The first of the month is established in four ways:

  1. a person sees the moon himself;
  2. a group of people from whose statement one derives certainty or confidence say that they have seen the moon. Similarly, [the first of the month is established] by means of anything that one derives certainty from, or a rational source that one derives confidence from;
  3. two dutiful (ʿādil) men say that they have seen the moon at night. However, if they describe attributes of the crescent that contradict one another, the first of the month is not established. Similarly, the first of the month is not established by the testimony of two dutiful men if one is certain or confident about them having made a mistake, or if their testimony is affected by a countervailing argument (muʿāriḍ), or by something that comes under the rule of a countervailing argument.
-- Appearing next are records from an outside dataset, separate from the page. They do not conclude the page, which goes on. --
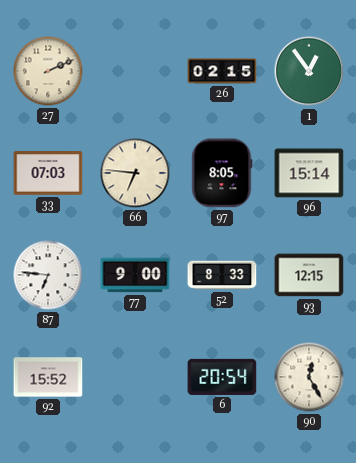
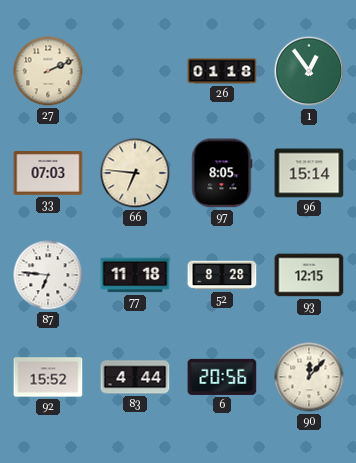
26: 02:15 -> 01:18
77: 9:00 -> 11:18
52: 8:33 -> 8:28
83: none -> 4:44
6: 20:54 -> 20:56
90: 12:25 -> 12:07
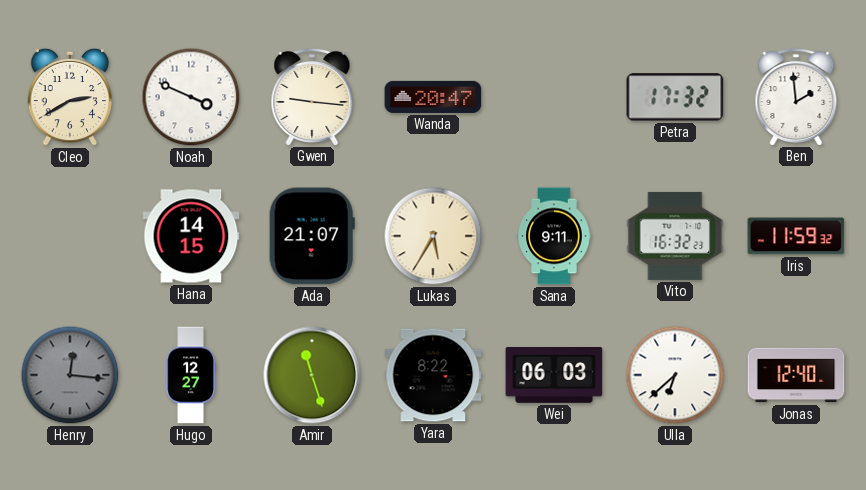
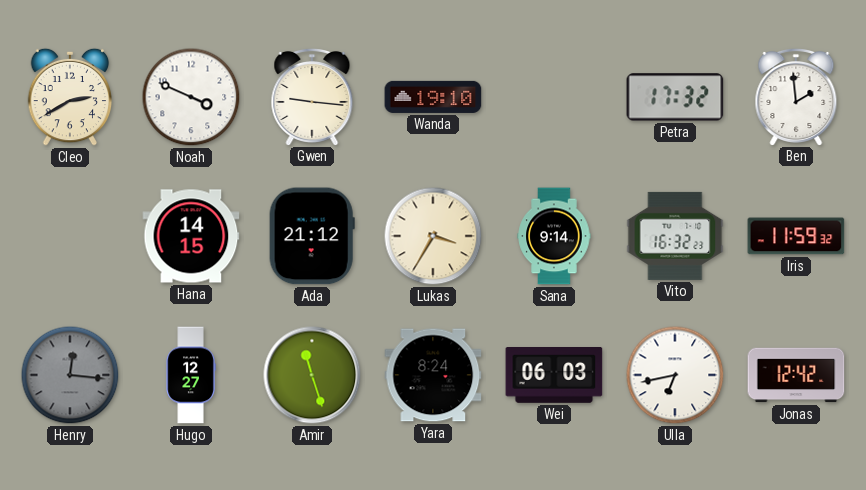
Wanda: 20:47 -> 19:10
Ada: 21:07 -> 21:12
Lukas: 5:35 -> 3:35
Sana: 9:11 -> 9:14
Yara: 8:22 -> 8:24
Ulla: 6:38 -> 6:43
Jonas: 12:40 -> 12:42
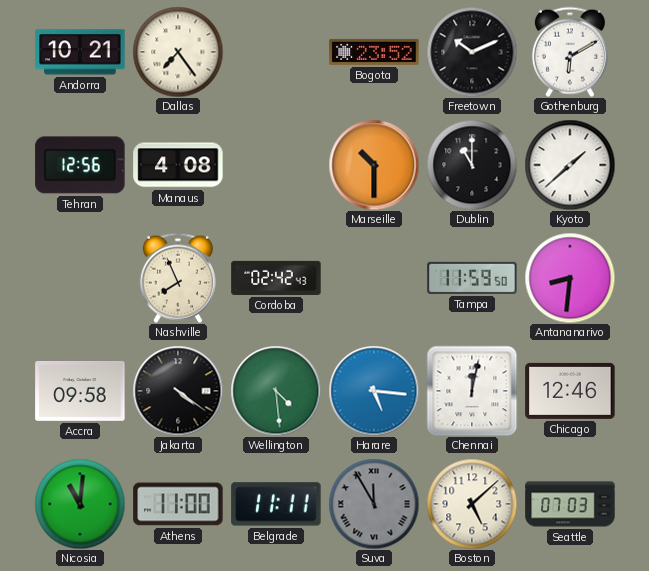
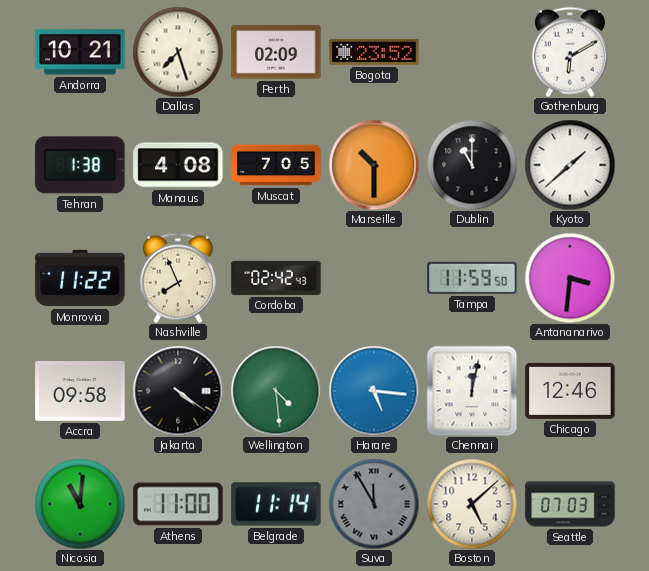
Dallas: 7:24 -> 7:27
Perth: none -> 02:09
Freetown: 10:11 -> none
Tehran: 12:56 -> 1:38
Muscat: none -> 7:05
Monrovia: none -> 11:22
Antananarivo: 8:31 -> 3:31
Belgrade: 11:11 -> 11:14
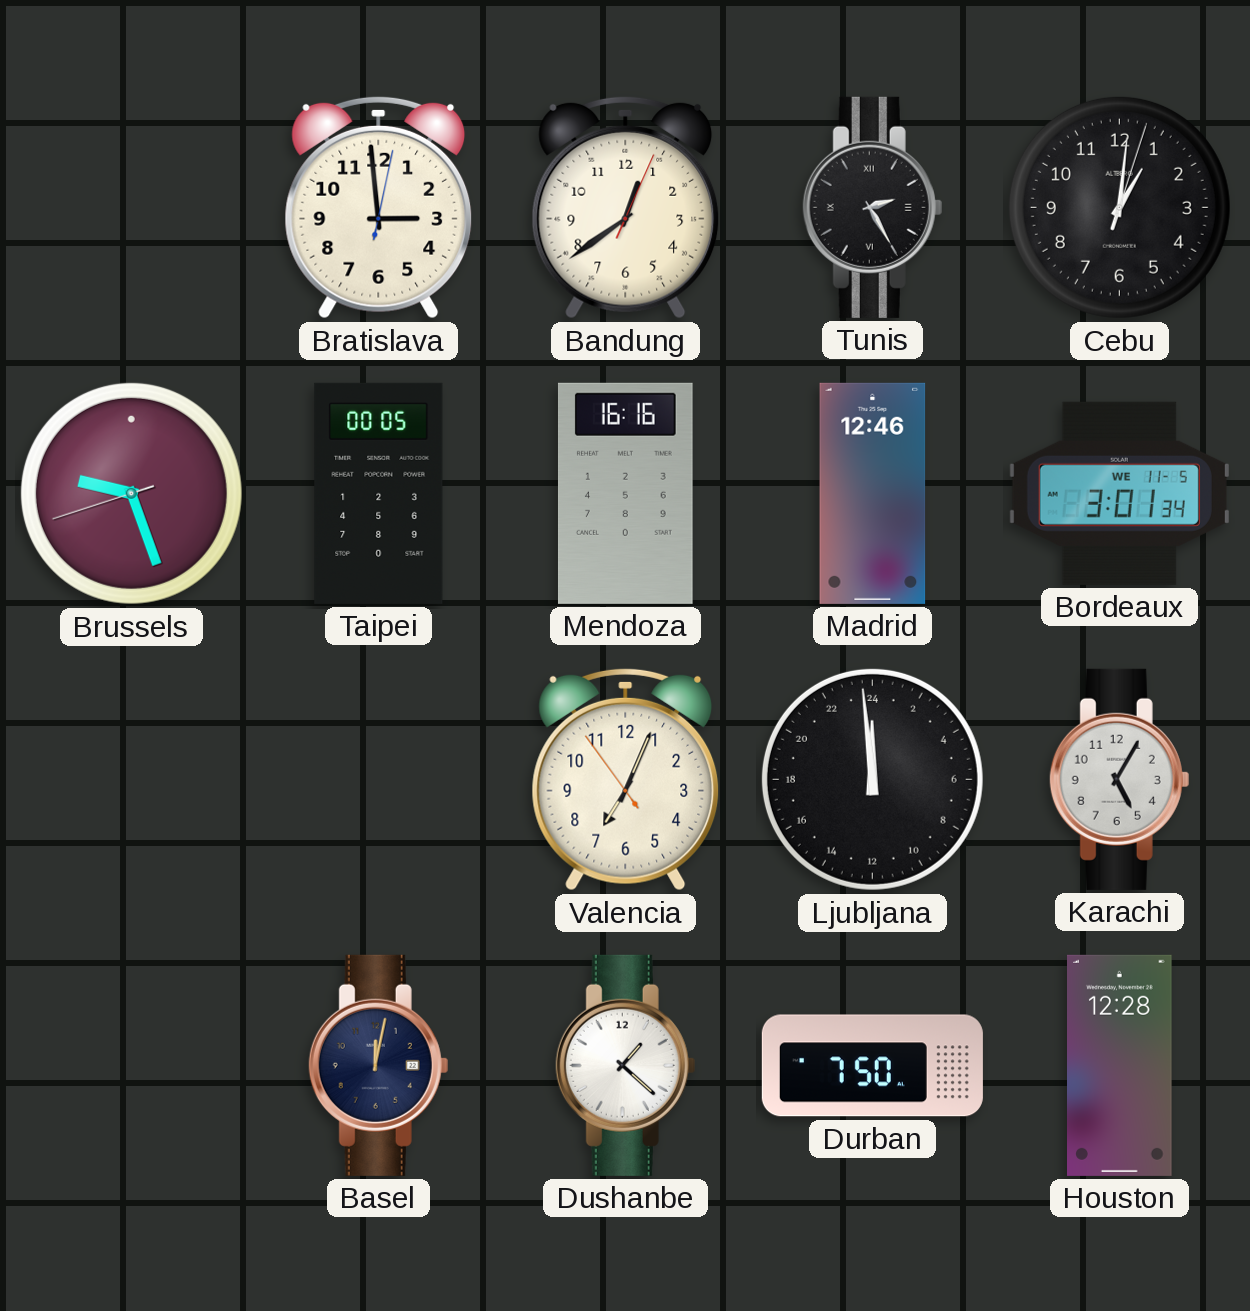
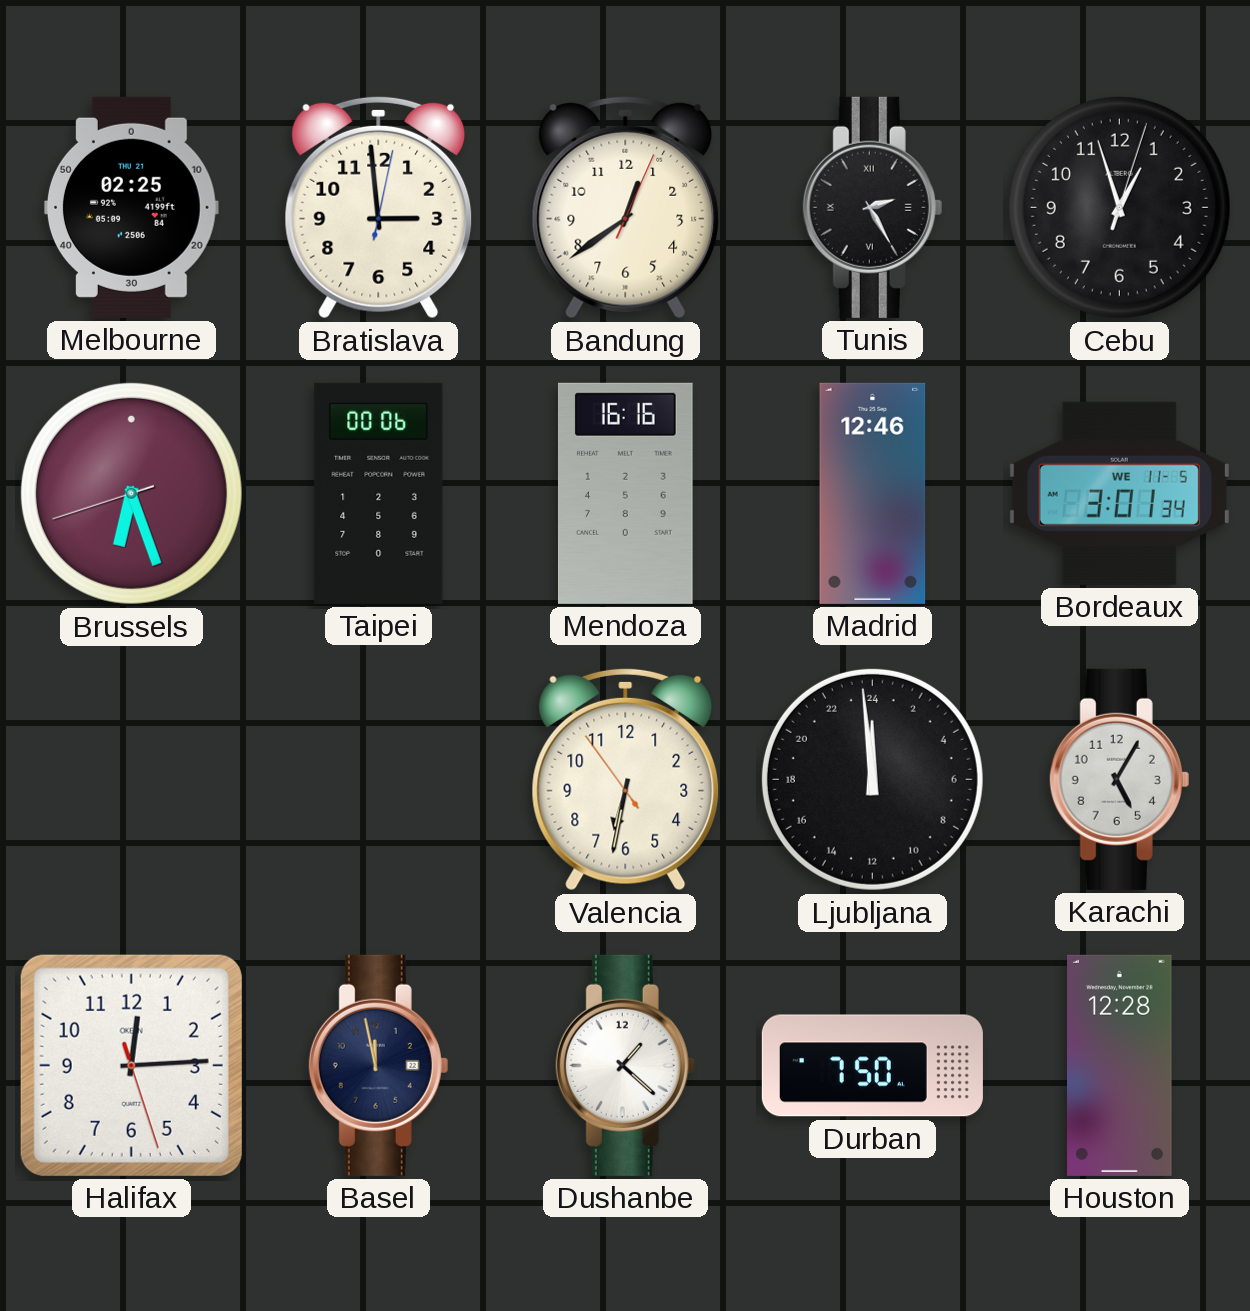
Melbourne: none -> 02:25
Cebu: 1:01 -> 12:57
Brussels: 9:26 -> 6:26
Taipei: 00:05 -> 00:06
Valencia: 7:03 -> 6:31
Halifax: none -> 12:14
Basel: 12:02 -> 11:58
For example, if a large group of the city’s people go to sight the moon but no more than two dutiful people claim to have sighted the moon; or, if a group of people go to sight the moon and two dutiful people from among them claim to have sighted the moon and others do not sight it, while amongst those others there are two other dutiful people who are as good in knowing the position of the crescent and are as sharp-sighted as the first two dutiful people, and furthermore, the sky is clear and for those two there is no probable obstacle to seeing the moon; in these cases, the first of the month is not established by the testimony of two dutiful people;
  4. thirty days from the first of the month of Shaʿbān pass, by means of which the first of the month of Ramadan is established; and thirty days from the first of the month of Ramadan pass, by means of which the first of the month of Shawwāl is established.